◆ Work item:
Nothing but the lines below from the one containing "דרכי יצירת קשר" through the one containing "in spuma poliuretani" should appear in the answer, exact and without pictures.

Stored data entries:
···

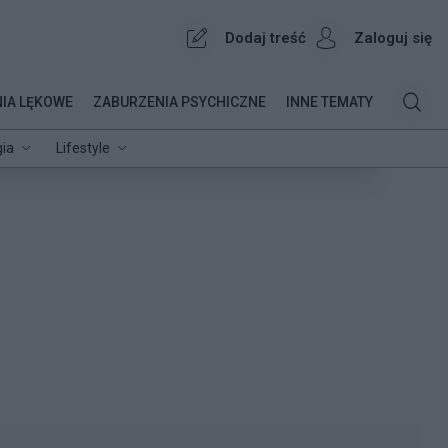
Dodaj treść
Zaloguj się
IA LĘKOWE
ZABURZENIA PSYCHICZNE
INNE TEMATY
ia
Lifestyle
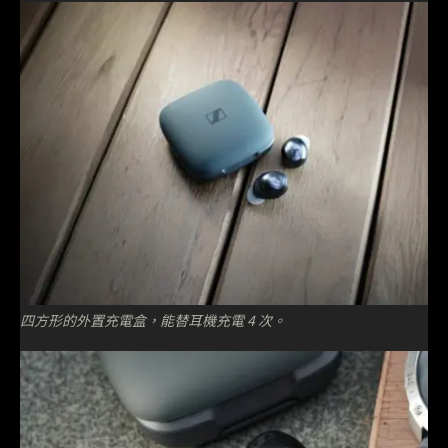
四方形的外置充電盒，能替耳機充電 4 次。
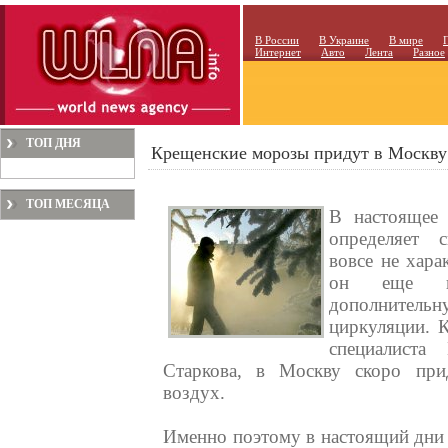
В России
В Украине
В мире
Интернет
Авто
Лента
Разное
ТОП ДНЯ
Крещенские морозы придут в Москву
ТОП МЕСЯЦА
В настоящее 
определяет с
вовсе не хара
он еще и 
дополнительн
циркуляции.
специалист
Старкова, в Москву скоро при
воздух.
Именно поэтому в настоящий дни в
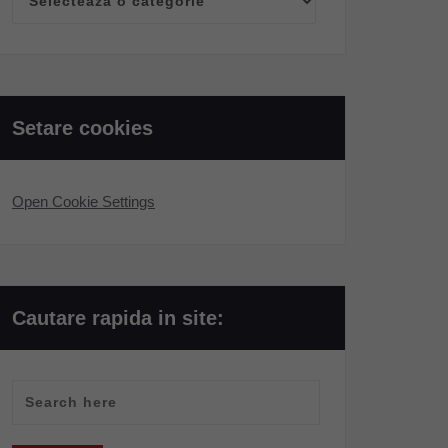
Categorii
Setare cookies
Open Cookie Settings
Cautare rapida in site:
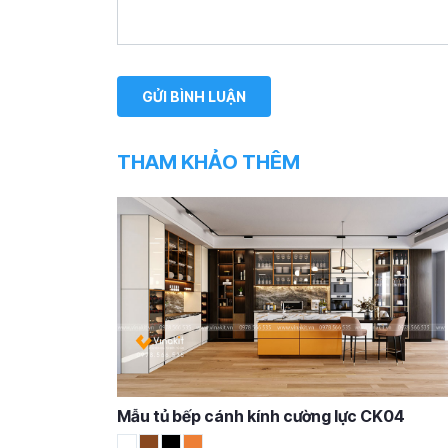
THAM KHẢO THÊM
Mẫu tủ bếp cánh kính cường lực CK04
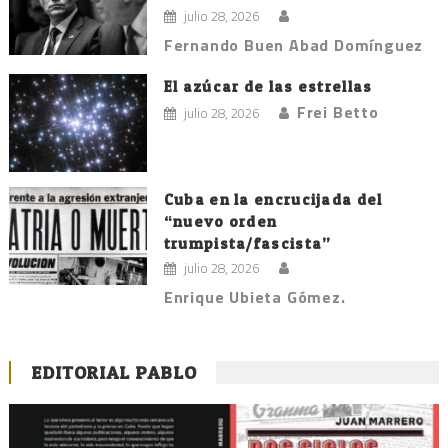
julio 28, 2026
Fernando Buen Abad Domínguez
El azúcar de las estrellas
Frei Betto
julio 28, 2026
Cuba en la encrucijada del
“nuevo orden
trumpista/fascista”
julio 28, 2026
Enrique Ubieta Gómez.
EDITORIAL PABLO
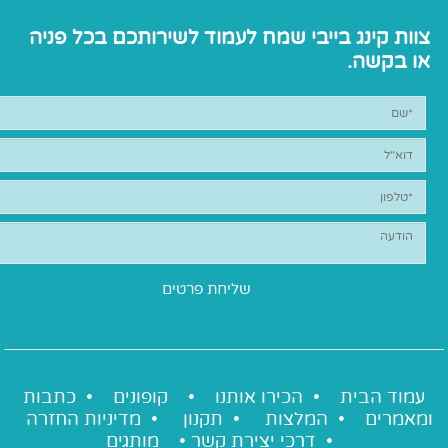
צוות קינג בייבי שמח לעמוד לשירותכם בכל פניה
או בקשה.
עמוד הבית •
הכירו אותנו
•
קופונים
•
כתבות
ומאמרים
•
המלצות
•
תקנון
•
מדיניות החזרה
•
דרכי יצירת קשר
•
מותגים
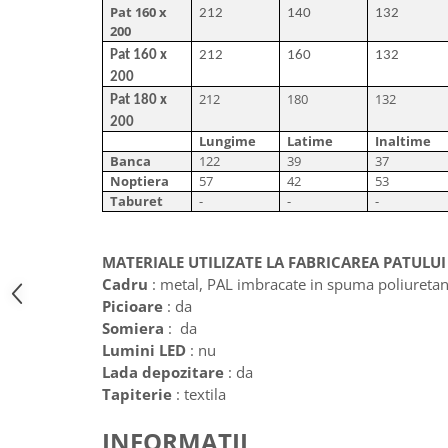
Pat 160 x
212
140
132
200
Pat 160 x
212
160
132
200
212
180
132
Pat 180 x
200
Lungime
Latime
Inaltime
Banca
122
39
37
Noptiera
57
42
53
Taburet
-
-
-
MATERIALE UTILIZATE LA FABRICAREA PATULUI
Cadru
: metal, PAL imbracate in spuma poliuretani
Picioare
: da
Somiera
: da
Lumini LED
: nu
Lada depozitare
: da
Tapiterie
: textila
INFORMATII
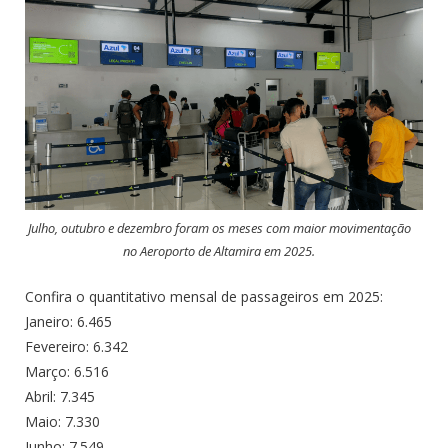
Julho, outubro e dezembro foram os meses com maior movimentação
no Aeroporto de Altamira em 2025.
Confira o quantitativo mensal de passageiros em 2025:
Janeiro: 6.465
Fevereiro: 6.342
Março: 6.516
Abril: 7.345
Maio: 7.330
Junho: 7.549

···

◆ Answer to this task:
דרכי יצירת קשר
•
מותגים
Pat 160 x
212
140
132
200
Pat 160 x
212
160
132
200
212
180
132
Pat 180 x
200
Lungime
Latime
Inaltime
Banca
122
39
37
Noptiera
57
42
53
Taburet
-
-
-
MATERIALE UTILIZATE LA FABRICAREA PATULUI
Cadru
: metal, PAL imbracate in spuma poliuretani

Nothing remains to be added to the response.